Rett Syndrome
What an AbilityScore of 100–200 Means in Rett Syndrome
An AbilityScore of 100–200 is an earlier-support band: it signals that your child with Rett Syndrome currently needs fuller, hands-on help across communication, movement and daily living. It is a personal baseline and planning map, never a ceiling — and only a Pinnacle clinician forms it.
An AbilityScore band is not a verdict on your child — it's a starting map, drawn so you can watch real progress unfold.
In short
An AbilityScore® in the 100–200 band is one of the earlier-support bands — it tells your child's clinician that, across the areas measured (communication, motor skills, daily living, social connection), your child currently needs fuller, hands-on support to take part in everyday moments. For a child with Rett Syndrome, this is an expected and honest reflection of where many children begin — and crucially, it becomes your child's own baseline, the line against which every future gain is measured. It is a planning tool, never a ceiling.What this band actually means
Think of the AbilityScore® as your child's personal map, not a ranking against other children. A 100–200 band guides the clinical team to:- Prioritise communication first — Rett Syndrome often affects spoken language and hand use, so eye-gaze and alternative communication may open the door before words do.

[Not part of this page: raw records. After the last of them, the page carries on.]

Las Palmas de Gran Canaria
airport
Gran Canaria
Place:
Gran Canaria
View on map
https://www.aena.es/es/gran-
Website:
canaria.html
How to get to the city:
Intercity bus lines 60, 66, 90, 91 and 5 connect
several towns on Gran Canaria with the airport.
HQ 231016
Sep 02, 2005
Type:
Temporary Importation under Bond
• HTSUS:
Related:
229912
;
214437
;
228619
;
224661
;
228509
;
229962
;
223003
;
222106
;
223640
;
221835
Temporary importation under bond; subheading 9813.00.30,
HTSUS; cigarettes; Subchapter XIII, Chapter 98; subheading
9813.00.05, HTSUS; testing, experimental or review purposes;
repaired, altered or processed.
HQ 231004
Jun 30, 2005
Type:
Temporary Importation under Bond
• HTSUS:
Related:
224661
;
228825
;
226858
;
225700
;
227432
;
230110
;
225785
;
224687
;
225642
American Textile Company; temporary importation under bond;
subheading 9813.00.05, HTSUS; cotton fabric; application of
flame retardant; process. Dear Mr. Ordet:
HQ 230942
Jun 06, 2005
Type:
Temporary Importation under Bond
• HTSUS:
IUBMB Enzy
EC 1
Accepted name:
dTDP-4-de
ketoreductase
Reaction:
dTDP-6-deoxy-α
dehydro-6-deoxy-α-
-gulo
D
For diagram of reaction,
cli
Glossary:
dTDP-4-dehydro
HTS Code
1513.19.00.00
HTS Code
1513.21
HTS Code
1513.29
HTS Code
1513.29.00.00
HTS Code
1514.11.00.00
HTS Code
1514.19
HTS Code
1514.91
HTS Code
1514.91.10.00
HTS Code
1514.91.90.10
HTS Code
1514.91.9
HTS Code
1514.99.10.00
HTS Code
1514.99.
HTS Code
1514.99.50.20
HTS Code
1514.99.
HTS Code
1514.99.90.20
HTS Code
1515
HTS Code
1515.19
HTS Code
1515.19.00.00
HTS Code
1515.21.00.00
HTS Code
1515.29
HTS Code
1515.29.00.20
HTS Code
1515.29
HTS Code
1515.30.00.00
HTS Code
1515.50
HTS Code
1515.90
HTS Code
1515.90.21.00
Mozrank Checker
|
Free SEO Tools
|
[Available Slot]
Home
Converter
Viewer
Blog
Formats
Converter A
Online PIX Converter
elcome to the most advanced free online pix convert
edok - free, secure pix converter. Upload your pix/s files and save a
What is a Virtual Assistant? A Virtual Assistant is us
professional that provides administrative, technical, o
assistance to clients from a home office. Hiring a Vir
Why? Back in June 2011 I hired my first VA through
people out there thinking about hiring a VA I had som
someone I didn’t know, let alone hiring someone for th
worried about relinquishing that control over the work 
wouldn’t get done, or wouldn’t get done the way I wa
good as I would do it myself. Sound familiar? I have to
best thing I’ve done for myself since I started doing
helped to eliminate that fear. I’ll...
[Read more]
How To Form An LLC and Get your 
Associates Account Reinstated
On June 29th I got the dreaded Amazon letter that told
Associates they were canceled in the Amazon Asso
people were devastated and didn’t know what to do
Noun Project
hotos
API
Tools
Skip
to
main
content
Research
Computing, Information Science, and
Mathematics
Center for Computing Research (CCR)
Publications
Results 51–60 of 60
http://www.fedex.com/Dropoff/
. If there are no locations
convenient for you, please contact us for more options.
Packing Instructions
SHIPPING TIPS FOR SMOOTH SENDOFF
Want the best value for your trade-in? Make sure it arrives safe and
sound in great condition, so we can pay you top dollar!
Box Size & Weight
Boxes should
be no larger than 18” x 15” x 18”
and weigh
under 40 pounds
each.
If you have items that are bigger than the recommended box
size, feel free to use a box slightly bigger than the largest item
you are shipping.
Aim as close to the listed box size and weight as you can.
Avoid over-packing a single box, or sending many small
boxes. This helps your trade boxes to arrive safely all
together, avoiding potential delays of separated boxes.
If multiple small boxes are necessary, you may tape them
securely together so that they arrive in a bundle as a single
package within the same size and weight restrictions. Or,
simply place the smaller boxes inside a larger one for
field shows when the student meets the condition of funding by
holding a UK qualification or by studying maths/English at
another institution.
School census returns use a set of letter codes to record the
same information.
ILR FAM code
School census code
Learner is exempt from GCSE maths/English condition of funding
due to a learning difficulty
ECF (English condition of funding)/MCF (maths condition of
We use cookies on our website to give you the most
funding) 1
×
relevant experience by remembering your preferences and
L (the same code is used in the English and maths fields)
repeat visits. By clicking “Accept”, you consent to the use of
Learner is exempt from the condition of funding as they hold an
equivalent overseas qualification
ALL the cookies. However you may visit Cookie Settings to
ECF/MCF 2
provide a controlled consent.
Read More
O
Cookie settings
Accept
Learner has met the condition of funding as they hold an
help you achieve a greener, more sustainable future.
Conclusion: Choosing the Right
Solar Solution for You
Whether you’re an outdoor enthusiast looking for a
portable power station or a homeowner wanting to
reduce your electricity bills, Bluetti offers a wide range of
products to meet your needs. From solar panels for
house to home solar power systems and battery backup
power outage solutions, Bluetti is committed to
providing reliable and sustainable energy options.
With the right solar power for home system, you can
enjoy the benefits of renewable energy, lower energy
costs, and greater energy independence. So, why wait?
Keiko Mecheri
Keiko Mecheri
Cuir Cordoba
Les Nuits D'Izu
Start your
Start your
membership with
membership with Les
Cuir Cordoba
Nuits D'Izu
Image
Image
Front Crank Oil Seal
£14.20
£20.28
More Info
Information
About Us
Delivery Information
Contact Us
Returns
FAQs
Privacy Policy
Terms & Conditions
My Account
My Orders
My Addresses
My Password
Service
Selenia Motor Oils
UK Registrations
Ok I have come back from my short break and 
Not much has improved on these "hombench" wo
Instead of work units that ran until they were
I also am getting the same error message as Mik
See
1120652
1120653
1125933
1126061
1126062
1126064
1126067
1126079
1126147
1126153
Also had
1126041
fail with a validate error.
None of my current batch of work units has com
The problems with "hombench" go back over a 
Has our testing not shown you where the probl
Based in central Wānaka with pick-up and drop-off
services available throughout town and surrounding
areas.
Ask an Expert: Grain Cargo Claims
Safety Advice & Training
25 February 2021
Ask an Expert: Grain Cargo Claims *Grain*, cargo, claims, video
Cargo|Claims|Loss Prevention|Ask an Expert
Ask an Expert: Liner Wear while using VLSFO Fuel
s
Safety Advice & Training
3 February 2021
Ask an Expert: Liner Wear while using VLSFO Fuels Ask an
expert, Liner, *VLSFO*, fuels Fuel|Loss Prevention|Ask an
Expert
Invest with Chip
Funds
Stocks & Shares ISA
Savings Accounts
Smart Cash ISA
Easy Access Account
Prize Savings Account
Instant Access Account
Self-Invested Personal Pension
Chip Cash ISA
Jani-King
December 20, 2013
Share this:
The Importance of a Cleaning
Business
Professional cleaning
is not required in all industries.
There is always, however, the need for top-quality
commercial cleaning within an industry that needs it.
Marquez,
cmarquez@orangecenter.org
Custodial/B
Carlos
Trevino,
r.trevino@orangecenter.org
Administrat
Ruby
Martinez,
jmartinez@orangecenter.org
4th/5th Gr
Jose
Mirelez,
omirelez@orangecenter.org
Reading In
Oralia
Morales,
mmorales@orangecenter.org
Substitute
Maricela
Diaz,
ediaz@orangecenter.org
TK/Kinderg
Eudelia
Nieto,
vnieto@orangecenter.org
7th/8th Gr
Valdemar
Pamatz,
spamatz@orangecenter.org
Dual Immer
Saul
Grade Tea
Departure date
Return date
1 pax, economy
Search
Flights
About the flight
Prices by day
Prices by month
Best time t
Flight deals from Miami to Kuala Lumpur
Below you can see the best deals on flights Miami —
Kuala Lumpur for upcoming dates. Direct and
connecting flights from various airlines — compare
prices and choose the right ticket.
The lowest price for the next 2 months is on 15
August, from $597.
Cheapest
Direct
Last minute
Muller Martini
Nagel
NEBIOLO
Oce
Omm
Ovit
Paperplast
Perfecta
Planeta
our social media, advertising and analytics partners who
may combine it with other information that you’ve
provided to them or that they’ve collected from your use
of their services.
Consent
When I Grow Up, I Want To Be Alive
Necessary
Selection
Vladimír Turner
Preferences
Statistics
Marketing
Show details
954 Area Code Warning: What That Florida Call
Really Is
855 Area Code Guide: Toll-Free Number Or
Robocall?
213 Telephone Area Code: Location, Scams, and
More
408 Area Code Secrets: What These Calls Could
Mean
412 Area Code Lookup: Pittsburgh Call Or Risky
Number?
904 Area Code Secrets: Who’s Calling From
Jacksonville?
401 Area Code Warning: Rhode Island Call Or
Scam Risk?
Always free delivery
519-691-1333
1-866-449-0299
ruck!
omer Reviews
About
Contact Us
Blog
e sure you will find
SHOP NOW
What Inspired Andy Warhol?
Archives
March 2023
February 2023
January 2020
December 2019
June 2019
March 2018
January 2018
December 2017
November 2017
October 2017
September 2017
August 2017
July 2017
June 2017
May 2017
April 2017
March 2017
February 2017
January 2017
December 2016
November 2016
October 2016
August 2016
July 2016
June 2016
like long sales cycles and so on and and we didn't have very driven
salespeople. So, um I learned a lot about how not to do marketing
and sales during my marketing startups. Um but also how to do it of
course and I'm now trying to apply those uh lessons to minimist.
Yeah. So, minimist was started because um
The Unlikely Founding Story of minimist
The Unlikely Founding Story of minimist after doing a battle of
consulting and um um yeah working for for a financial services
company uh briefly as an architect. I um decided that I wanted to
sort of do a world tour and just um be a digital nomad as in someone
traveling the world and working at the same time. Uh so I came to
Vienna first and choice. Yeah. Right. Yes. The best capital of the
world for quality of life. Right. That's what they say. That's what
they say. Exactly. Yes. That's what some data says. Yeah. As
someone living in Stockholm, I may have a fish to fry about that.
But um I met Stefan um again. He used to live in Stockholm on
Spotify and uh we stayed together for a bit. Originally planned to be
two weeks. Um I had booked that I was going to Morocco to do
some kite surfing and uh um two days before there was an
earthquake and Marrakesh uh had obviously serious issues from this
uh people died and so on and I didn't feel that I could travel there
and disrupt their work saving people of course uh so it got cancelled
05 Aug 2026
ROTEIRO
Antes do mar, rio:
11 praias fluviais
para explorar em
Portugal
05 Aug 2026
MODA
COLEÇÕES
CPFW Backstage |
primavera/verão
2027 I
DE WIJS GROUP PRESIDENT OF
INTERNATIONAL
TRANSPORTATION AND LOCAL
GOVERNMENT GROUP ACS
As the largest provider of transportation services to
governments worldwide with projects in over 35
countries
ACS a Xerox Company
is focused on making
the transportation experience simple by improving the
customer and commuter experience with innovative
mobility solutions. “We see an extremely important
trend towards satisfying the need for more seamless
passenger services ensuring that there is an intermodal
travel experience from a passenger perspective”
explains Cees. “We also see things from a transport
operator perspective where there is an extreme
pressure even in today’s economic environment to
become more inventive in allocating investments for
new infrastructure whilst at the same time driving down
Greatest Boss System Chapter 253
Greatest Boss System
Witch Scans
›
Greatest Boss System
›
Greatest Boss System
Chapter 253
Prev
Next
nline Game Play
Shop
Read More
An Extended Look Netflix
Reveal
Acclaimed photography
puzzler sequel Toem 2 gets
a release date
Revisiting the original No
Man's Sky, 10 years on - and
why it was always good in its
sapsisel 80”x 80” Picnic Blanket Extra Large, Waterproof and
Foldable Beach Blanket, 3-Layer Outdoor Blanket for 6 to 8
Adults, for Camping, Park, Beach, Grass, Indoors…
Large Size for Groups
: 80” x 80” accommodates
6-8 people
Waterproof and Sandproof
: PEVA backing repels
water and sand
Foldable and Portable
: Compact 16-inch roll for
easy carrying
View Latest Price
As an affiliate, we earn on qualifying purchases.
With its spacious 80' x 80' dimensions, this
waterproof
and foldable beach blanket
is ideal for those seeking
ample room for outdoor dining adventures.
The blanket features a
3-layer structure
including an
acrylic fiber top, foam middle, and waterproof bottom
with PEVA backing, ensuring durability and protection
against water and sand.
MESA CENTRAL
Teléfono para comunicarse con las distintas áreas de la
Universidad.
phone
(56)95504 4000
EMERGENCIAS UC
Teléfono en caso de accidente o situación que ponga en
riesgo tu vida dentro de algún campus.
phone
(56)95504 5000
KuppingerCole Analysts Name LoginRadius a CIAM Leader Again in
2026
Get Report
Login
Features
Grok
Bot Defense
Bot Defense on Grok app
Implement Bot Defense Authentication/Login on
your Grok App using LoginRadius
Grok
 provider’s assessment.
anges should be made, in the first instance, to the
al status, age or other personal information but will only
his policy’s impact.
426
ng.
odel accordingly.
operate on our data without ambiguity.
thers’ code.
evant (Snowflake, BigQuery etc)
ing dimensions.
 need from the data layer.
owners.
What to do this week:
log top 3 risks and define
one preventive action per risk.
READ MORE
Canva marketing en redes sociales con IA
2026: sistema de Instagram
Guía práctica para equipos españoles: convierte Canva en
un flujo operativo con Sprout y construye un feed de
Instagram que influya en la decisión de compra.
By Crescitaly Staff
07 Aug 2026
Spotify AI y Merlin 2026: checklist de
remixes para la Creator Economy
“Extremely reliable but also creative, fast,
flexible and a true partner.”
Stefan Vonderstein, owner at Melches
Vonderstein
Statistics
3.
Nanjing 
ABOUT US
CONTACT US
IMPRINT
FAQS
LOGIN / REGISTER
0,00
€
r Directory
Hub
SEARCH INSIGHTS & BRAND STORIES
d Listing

- Protect and build purposeful movement — physiotherapy and occupational therapy to support posture, walking where possible, and hand function.
- Focus on participation — feeding, comfort, regulation and connection in daily routines, so life feels fuller for your child and calmer for your family.
Because this is a baseline, the next re-measurement matters more than the first number. Even small, quiet gains — a sustained gaze, a calmer transition, a new way to say yes — show up when your child is compared only to themselves.
A gentle, important note on Rett Syndrome
Rett Syndrome (ICD-11 LD90.0) is a genetic neurodevelopmental condition, usually confirmed through clinical and genetic assessment by a paediatric specialist. The AbilityScore® does not diagnose it — that is a medical pathway. What the AbilityScore® does is translate your child's strengths and needs into a clear, working therapy plan.The Pinnacle way
A clinical AbilityScore® and any diagnosis are formed only at a Pinnacle Blooms Network centre, under the care of a qualified clinician — never from an online figure or a single conversation. Our team draws on 2.5 billion+ data points and 25 million+ therapy sessions to set goals that fit your child. Explore how the AbilityScore® is calculated, our speech and communication therapy, and what we offer for Rett Syndrome — all part of the wider [Pinnacle Blooms Network](/).Trusted sources
WHO ICD-11 (Rett Syndrome, LD90.0); American Academy of Pediatrics guidance on developmental support; American Speech-Language-Hearing Association on alternative and augmentative communication; Pinnacle Blooms Network clinical studies.Next step — Let the number become a plan. Book an AbilityScore® assessment with a Pinnacle clinician and start building your child's path forward.
This is general information, not a diagnosis — a clinical AbilityScore® and any diagnosis are formed only at a Pinnacle Blooms Network centre under qualified clinician care.
What to watch
Watch for small, real gains between assessments — a longer gaze, a new way to signal yes or no, calmer transitions, or easier feeding. These everyday wins, measured against your child's own baseline, matter more than the first number.
Try this at home
Offer simple choices through eye-gaze or pointing — hold up two objects and pause warmly for your child to look at one. This builds communication without needing words, and celebrates every attempt.
Trusted sources
Developed by SETU Consortium · Pinnacle Blooms Network · Last reviewed 2026-06-10
This is general information, not a diagnosis. A clinical AbilityScore® and any diagnosis are formed only at a Pinnacle Blooms Network centre, under qualified clinician care.
Frequently asked
Is an AbilityScore of 100–200 a bad result for my child?
No. It is an earlier-support band that honestly reflects where many children with Rett Syndrome begin. It is your child's personal baseline — a starting map for therapy, not a judgement or a limit.
Can the AbilityScore diagnose Rett Syndrome?
No. Rett Syndrome (ICD-11 LD90.0) is confirmed through clinical and genetic assessment by a paediatric specialist. The AbilityScore is a clinician-administered structured assessment that turns your child's strengths and needs into a therapy plan.
Will the score change over time?
Yes — that is the point of re-measurement. Your child is compared against their own earlier baseline, so even small, quiet gains become visible. The next assessment matters more than the first number.